I’ve never really been one for feet. In fact, most of my life, the size of mine have caused me considerable embarrassment. In my younger days, before they started making a few shoes in larger sizes, I was regularly subjected to the downward stare of disapproving shoe sellers. Centuries of foot binders past echoed in their derisive,
“ I’m terribly sorry Madame but we don’t cater for those sizes.”
Or later, once the manufacturers twigged and started issuing one pair of sizes nine, ten and occasionally eleven to a few stores.
“Oh I’m terribly sorry madam but we sell out of those sizes at the beginning of the season.” Like the only way for hefty feet to be shod is if they line up on opening day and trample all the other ample footers for the limited edition concessions to their deformity.
Not that I am foot phobic like some people I know.

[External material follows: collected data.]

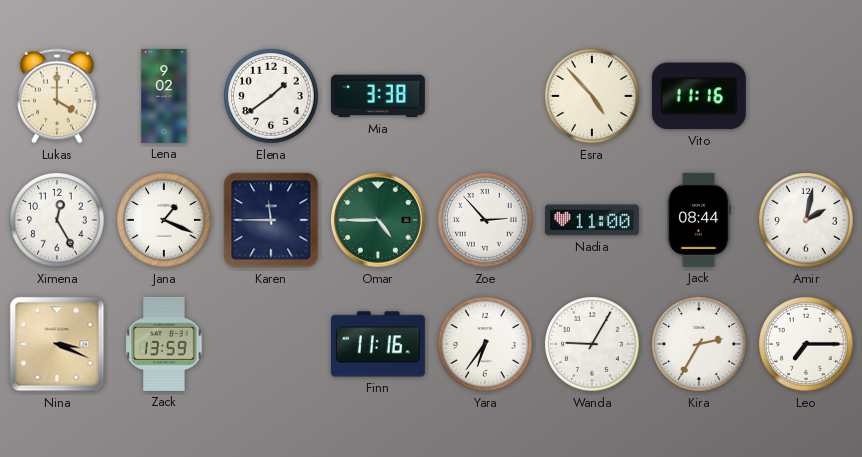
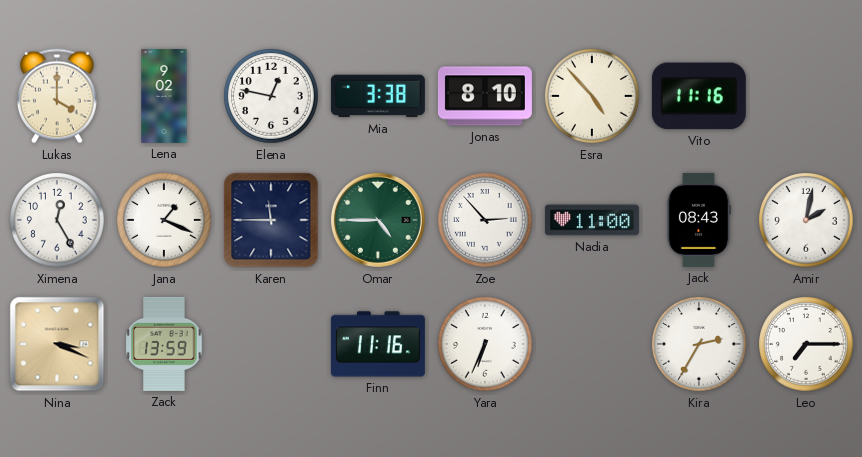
Elena: 1:39 -> 12:47
Jonas: none -> 8:10
Jack: 08:44 -> 08:43
Yara: 6:36 -> 6:34
Wanda: 9:05 -> none
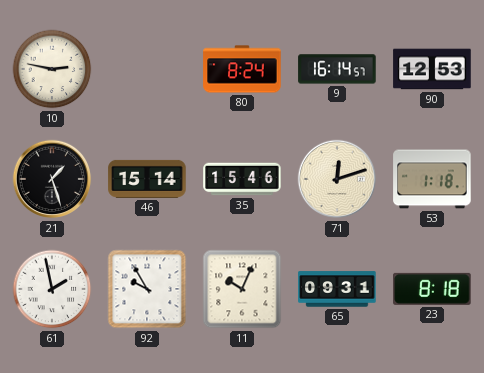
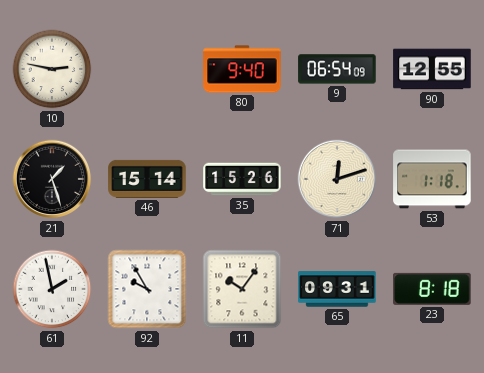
80: 8:24 -> 9:40
9: 16:14 -> 06:54
90: 12:53 -> 12:55
35: 15:46 -> 15:26
11: 10:04 -> 10:06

Baby’s feet are cute; especially the way they do that little rabbit pawing thing at your belly when they are on the breast. And I do like rubbing feet with my lover when we are wrapped up close in each other, to connect from lip to toe. But mostly, feet and I have never really had much to say to each other.

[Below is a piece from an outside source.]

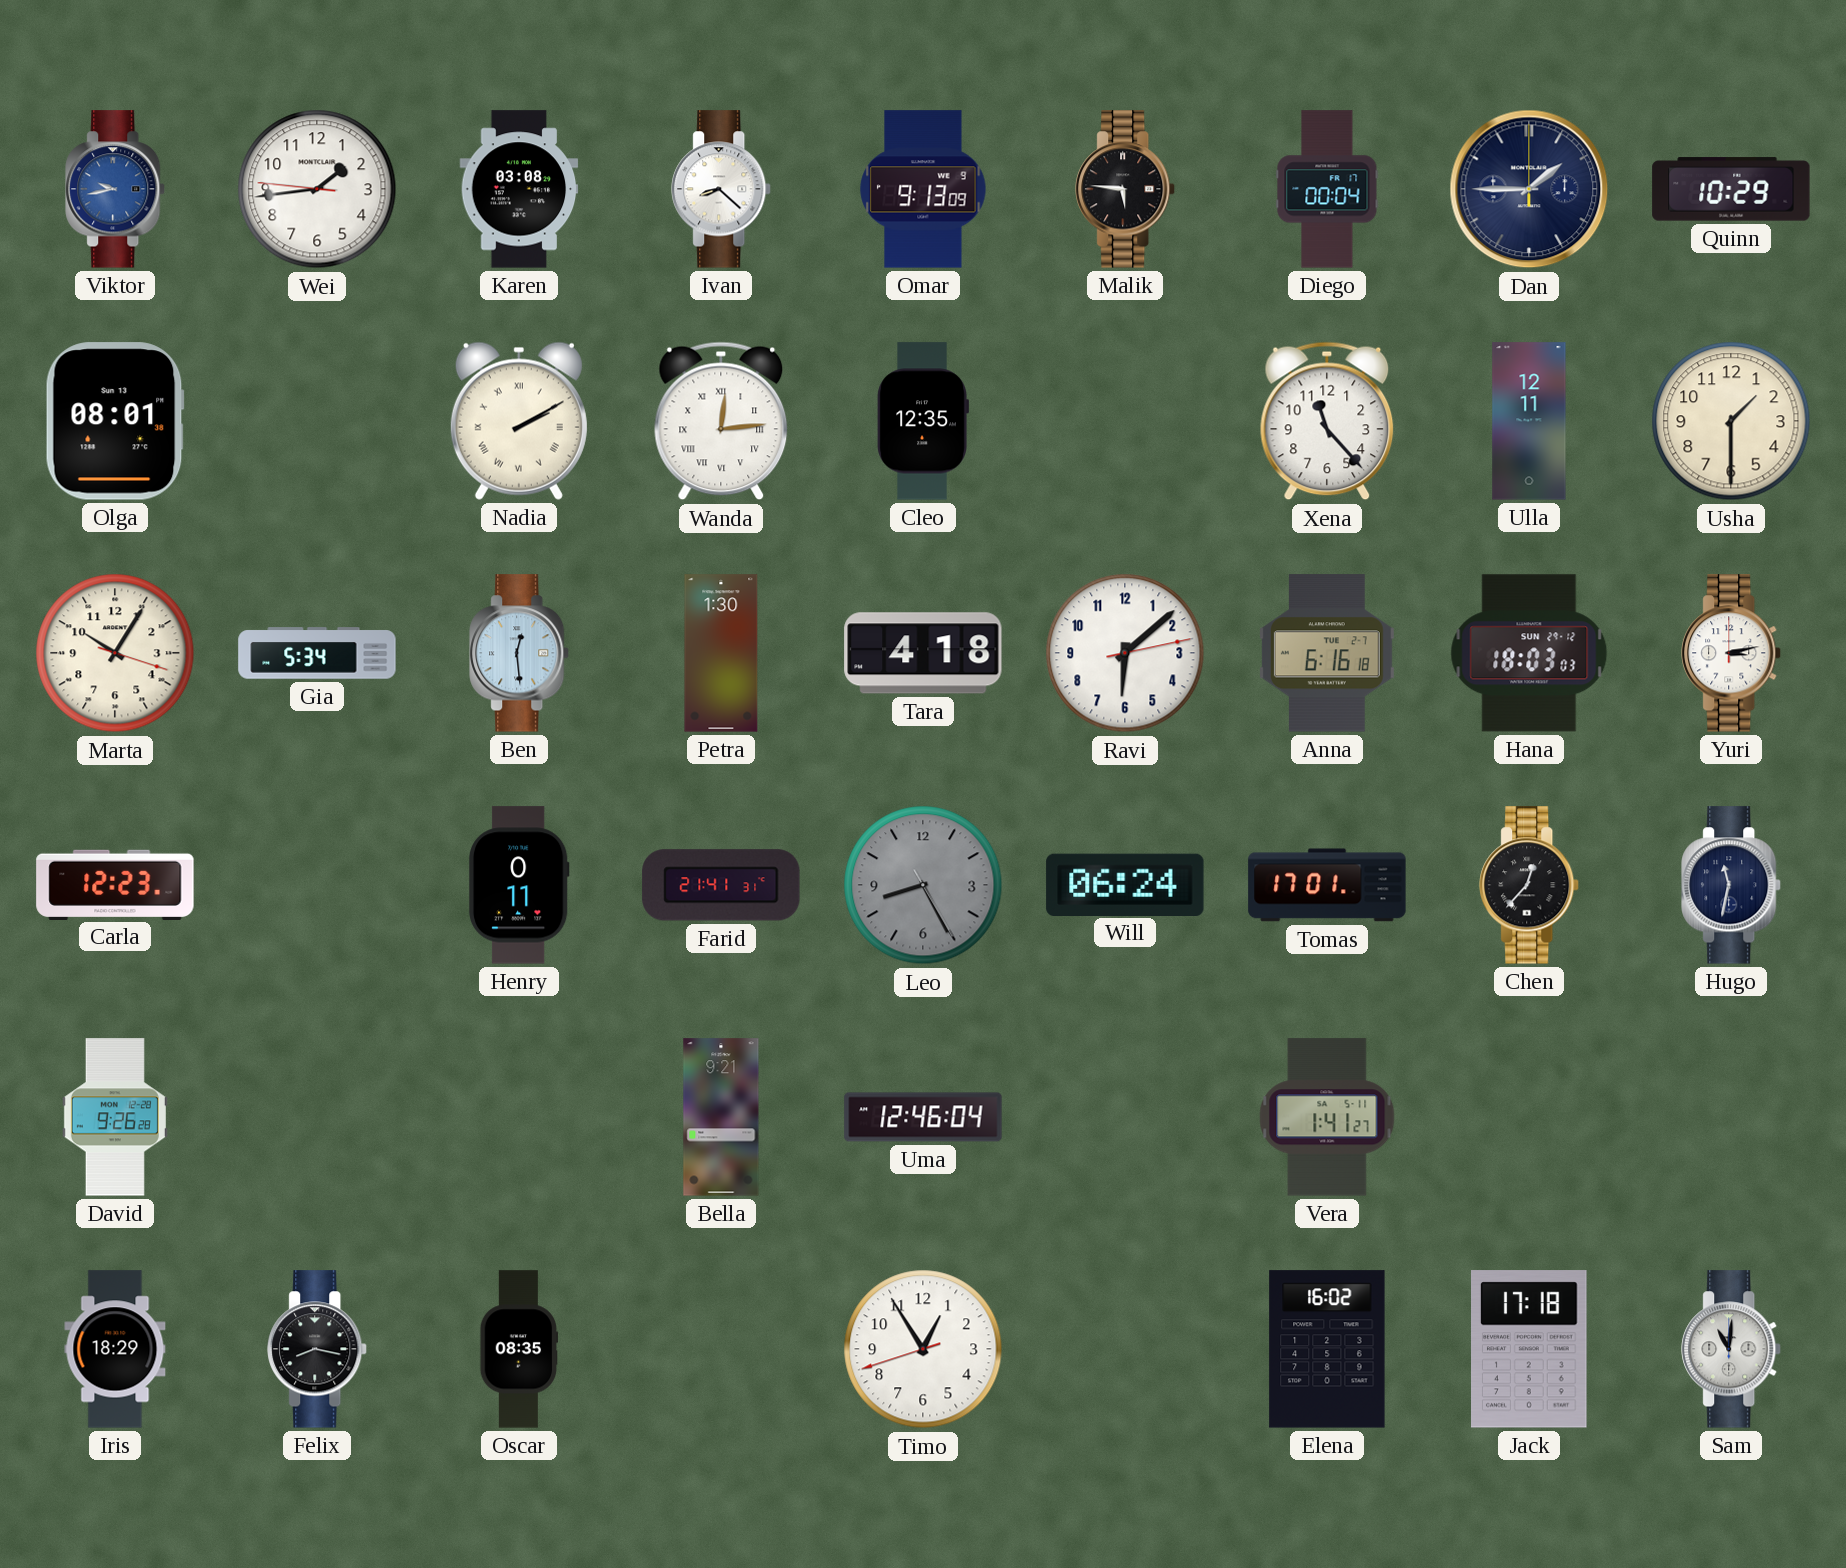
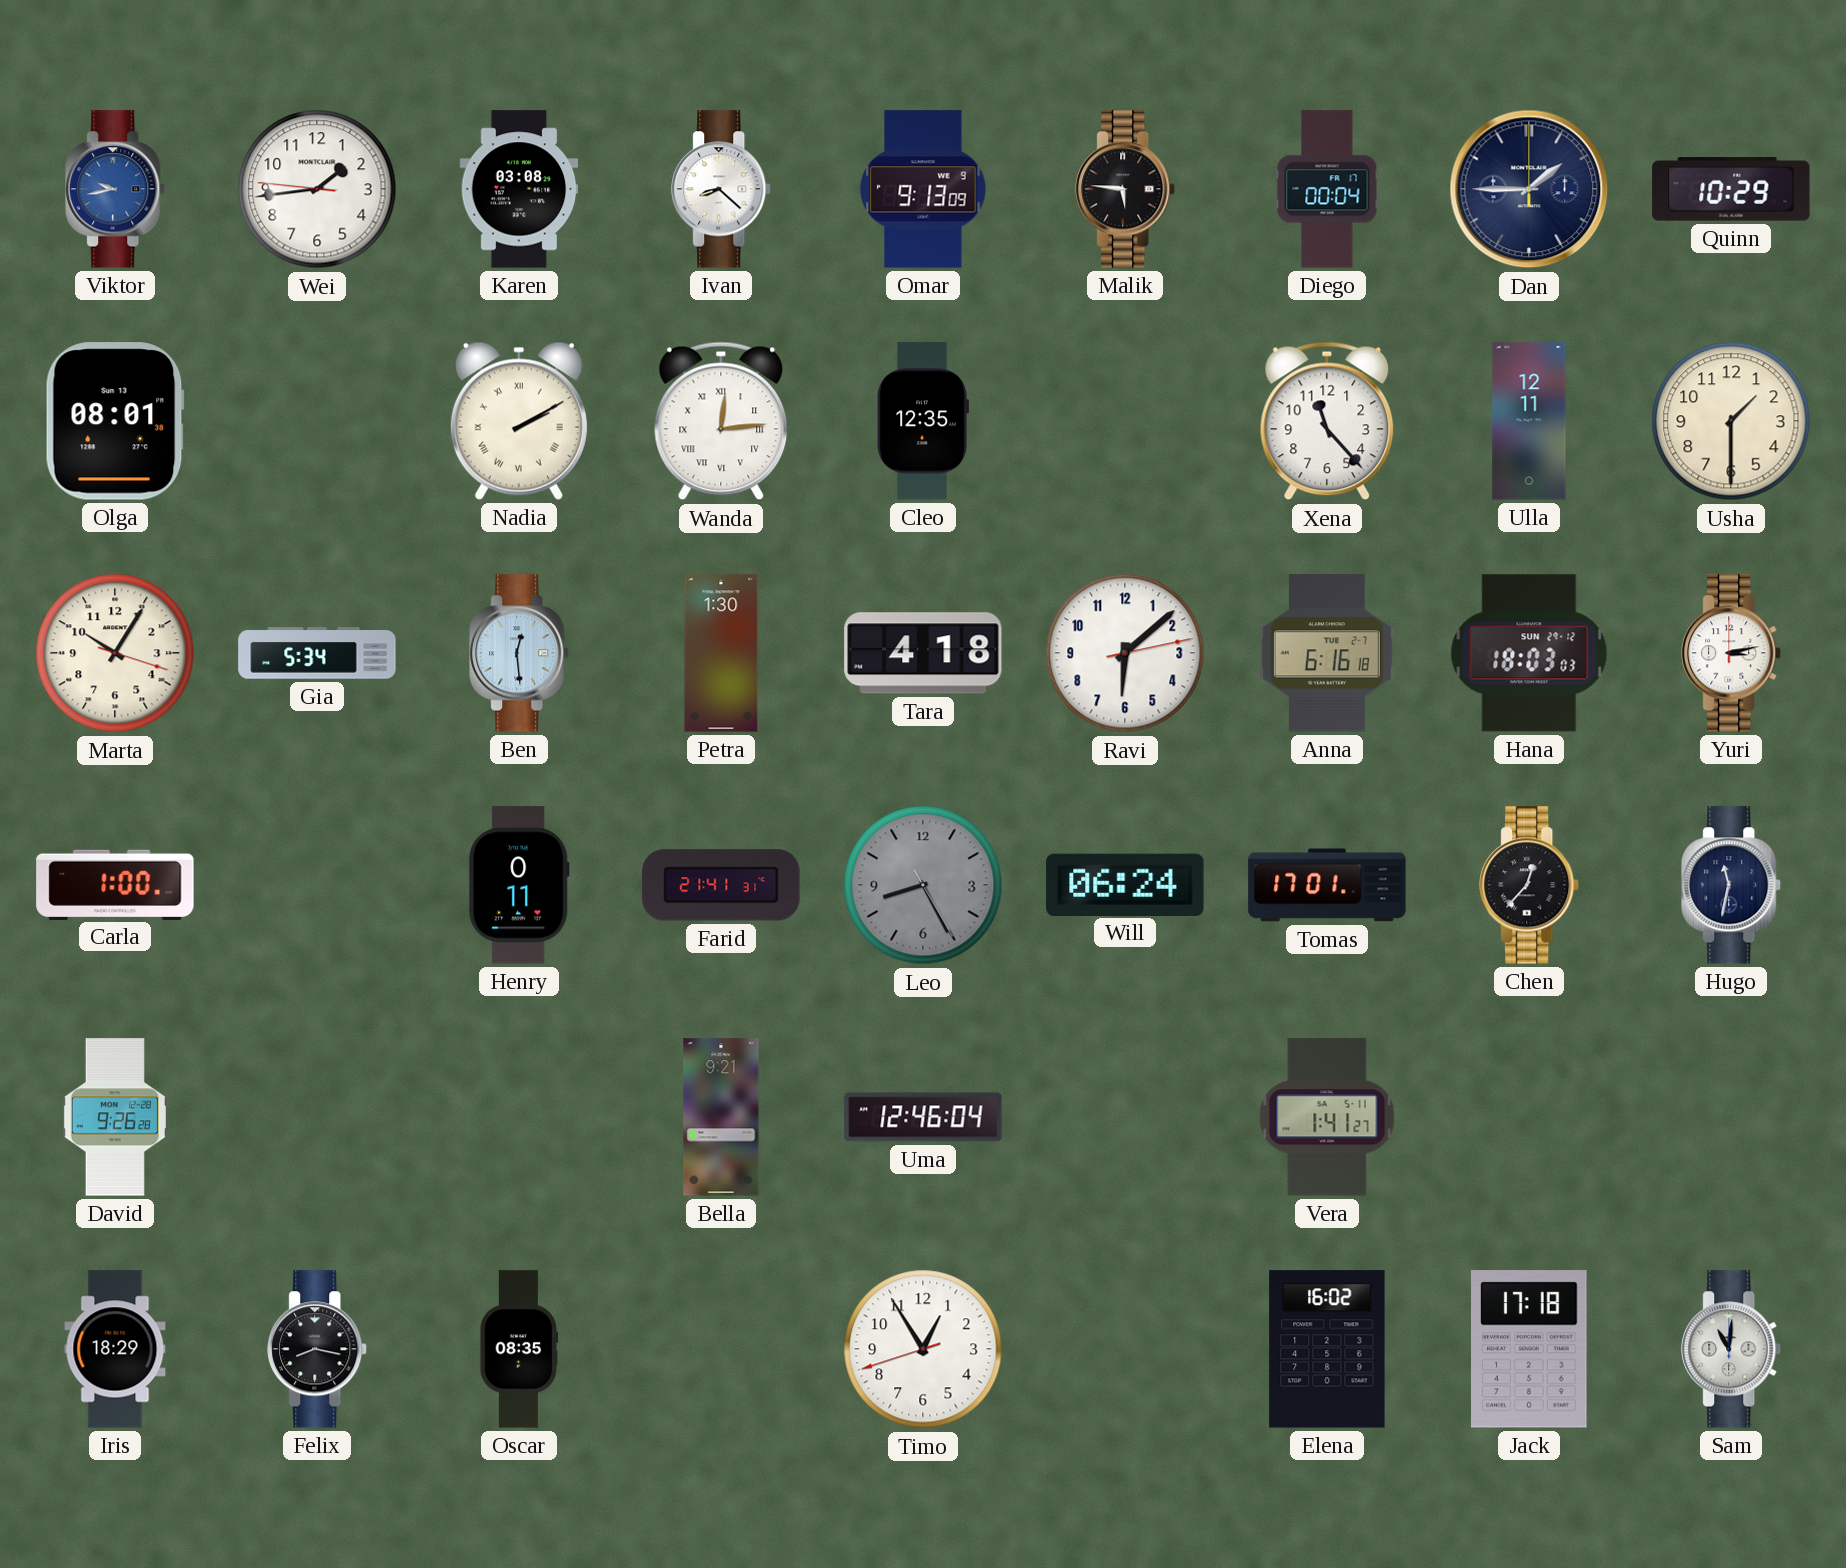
Carla: 12:23 -> 1:00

Until moving to Bali that is. Until the only way for me to get around is on the back of a motorbike in this madness they call traffic. Lately my feet have a whole lot to say! Apart from insisting that I wear my heaviest sandals before I walk out the door, they have developed a knack of sucking all the blood away from my ankles for the duration of any ride. To be fair, I guess they have been indoctrinated by the boots and leather safety set back home, but I left all those trappings behind, knowing how ridiculously hot it would be over here. And I suppose there are rabid dogs, pot holes and maniac drivers around every bend, so I can’t discount their convulsions as completely irrational. But no amount of pointing out sarong wearing, side saddled, thong flapping pillions would convince my feet to either release the blood back into my ankles ( a particularly uncomfortable sensation I have to say ) or to uncurl their toes from the foetal positions they had taken up at the end of my sandals. What to do?

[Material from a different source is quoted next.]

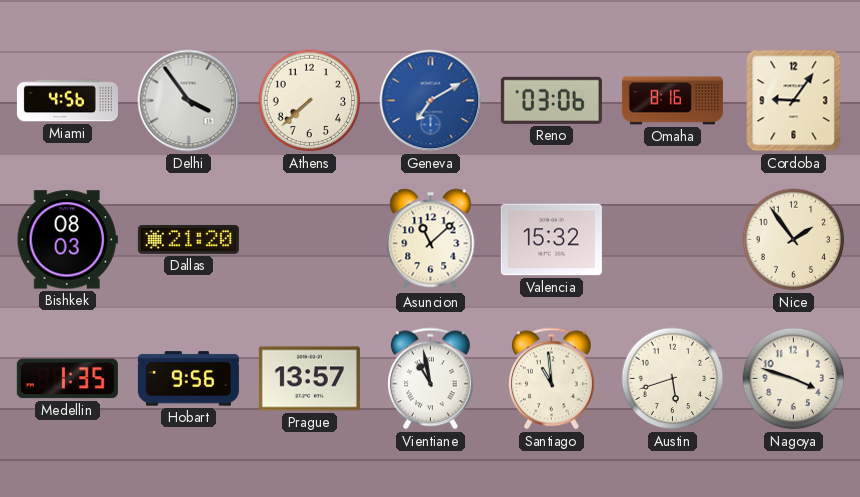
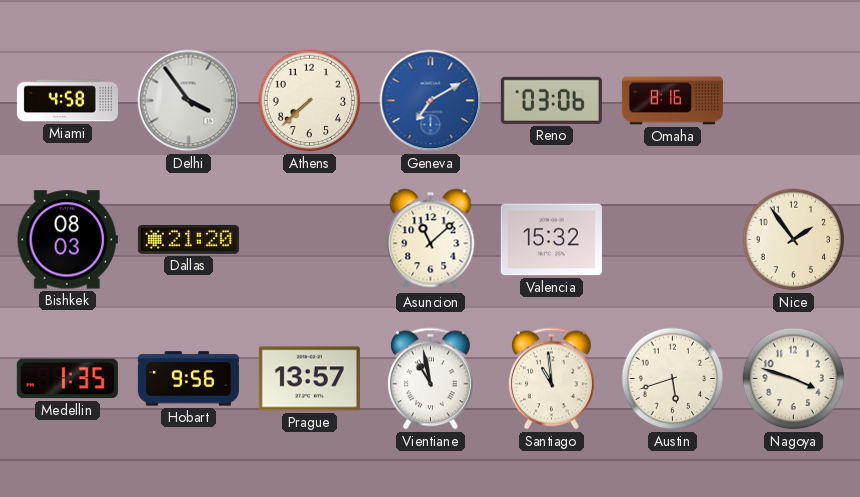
Miami: 4:56 -> 4:58
Cordoba: 9:06 -> none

As with many things, time has managed to minimise the trauma to an occasional, "only when under direct threat" affair, and to be honest, the rest of my body is similarly contorted at those times. So we have come to a bit of a truce on the whole motor biking thing. And, the other day, now that they have been lulled out their hyper vigilant, red alert rigidity, I actually managed to sneak out the door in my thongs, and get on the bike before they noticed.